Later we made our smoked turkey and swiss cheese sandwiches for our dinner. A lady ranger named Dorita stopped by the site to remind us about the evening talk she was giving about the earlier visitors to the area…the ancestral puebloans. We let her know we’d be there and were looking forward to it.
It was twilight as we gathered for Dorita’s presentation. Peter couldn’t help taking a couple of shots of the dramatic scene.
It was a diverse group and some of the folks in the audience had worked on digs and had studied rock art in the area. It was all quite interesting and increased our anticipation of our upcoming visit to the Edge of the Cedars Museum in Blanding.
We retired as soon as we returned to the campsite. We wanted to be up early so we could begin our Chesler Park Loop hike
as early in the cool morning as we could.
We were up at 6 AM and made a pot of coffee. We ate a breakfast of yogurt and granola and had a can of the spicy V8 juice then drove 3 miles down to the Elephant Hill parking lot. We loaded our packs…Peter had about 5 quarts of water, most of it still frozen, four energy bars a bag of trail mix and the camera bag. Sharon had a gallon of water in frozen tubes as well as her camera bag. Sharon’s not a hat-wearer but Peter had convinced her to bring and wear one of his large billed UV blocking hats.
The packs were heavier than we usually carry but there is no getting around the water requirement…a gallon a day per person. This was going to be a long hike at about 5300'. We’re in pretty good shape but hadn’t done a long hike since the 8 mile Fairyland Loop at Bryce 5 years ago. We decided to see how things went…we could always turn around if it seemed too much.

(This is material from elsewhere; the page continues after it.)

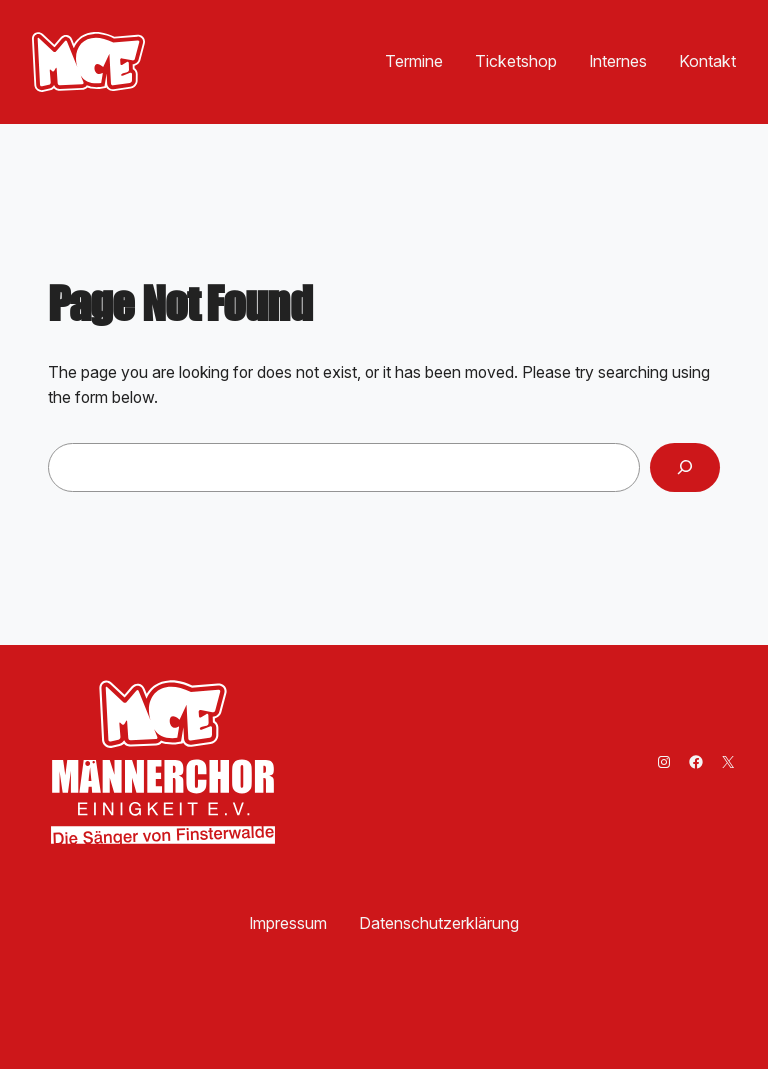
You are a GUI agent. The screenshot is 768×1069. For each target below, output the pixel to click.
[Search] (685, 467)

It is 2.9 miles to the Chesler Park Overlook where the loop begins and it is almost all uphill (at least that's how it seemed) and quite steep in sections. The legs got an early wake-up call on this hike. This wasn’t anything like the wide gravel Fairyland Loop in Bryce. This hike requires climbing and scrambling.
We finally reached the overlook, rested a bit and took in the view. We knew that the next stretch out to the Joint Trail would be easier. Since our legs seemed to be doing fine, we happily continued on.
The next couple of miles were easy packed sand. You could take in the view while you walked. It is a spectacular place. We knew that there were a couple of hikers ahead of us somewhere but we hadn’t seen them since they passed us at the start of the hike.
It was getting pretty warm by the time we got to the top of the Joint Trail,so we stopped for a water break. We kept filling the tubes that had ice with water and enjoyed ice cold water through the entire hike.
The Joint Trail quickly leads you down into the earth.
Between the narrowness and scrambling down, it was slow going at times.
Finally it opened up into a grotto. The sun was lighting up a spot on the floor and the area glowed. People had stacked up small cairns all around the grotto. We made a couple of our own to add to the magical display.